Cultura Pop
Todos somos Sinéad O’Connor. Ou podemos ser.
Se você já encarou uma luta árdua e passou não apenas por momentos de descrédito, como por ocasiões em que nem mesmo você acreditava em si, existe uma grande chance de você se identificar com a história e o sofrimento de Sinéad O’Connor.
Provavelmente ninguém que apontou o dedo para a cantora irlandesa (que saiu de cena nesta quarta, dia 26) vai parar para pedir desculpas a ela pela maneira como ela foi tratada nas últimas décadas. Foi tachada de punk falsa, mitômana, louca, excomungada pela Igreja Católica. Foi transformada em inimiga até pelo compositor que lhe deu seu maior sucesso (Prince). Menos gente ainda deve ter percebido o quanto ela se sentiu sozinha nesses últimos anos, negligenciada por parentes e antigos amigos. Nem perceberam, ou fingiram que não viram, ou os olhares de desespero que ela dava a cada aparição na mídia – como no seu pedido de ajuda pelas redes sociais, em 2020, auge da pandemia.

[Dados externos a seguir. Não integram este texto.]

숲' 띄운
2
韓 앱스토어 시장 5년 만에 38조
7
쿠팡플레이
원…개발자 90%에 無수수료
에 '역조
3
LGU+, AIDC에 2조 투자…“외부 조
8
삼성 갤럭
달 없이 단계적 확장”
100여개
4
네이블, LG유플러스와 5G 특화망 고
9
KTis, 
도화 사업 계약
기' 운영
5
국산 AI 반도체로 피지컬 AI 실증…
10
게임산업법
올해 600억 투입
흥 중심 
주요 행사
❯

Pouca gente se deu conta de que os protestos dela contra a pedofilia na Igreja Católica faziam sentido e foram comprovados – ao cantar War, de Bob Marley, no Saturday night live, em 1992, ela encartou referências a “abuso infantil” na letra, rasgou a foto do Papa João Paulo II, e sua vida mudou para bem pior a partir daí. O “verdadeiro inimigo” do qual ela falou no palco no SNL não foi combatido por nenhum dos que a vaiaram quando se apresentou no concerto do 30º aniversário de carreira de Bob Dylan no Madison Square Garden, pouco depois disso. Pelo contrário. Tá por aí até hoje.
Fica a música, além da tristeza pela forma como Sinéad morreu (e viveu). A discografia da cantora estacionou, para vários ouvintes de ocasião, no segundo disco, I do not want what I haven’t got (1990), que fez muitos fãs da primeira fase dela estranharem o clima choroso e romântico de Nothing compares 2 U, a tal música de Prince. Mesmo com uma sonoridade mais amansada, o clima intenso da estreia, The lion and the cobra (1987), ainda estava por lá: o primeiro disco de Sinéad tinha peso punk, influências eletrônicas, religiosidade, blasfêmia, luta por direitos, orgulho (inclusive orgulho irlandês), drama, arranjos cujos ecos podem ser escutados em discos nacionais da época (de Titãs a Capital Inicial).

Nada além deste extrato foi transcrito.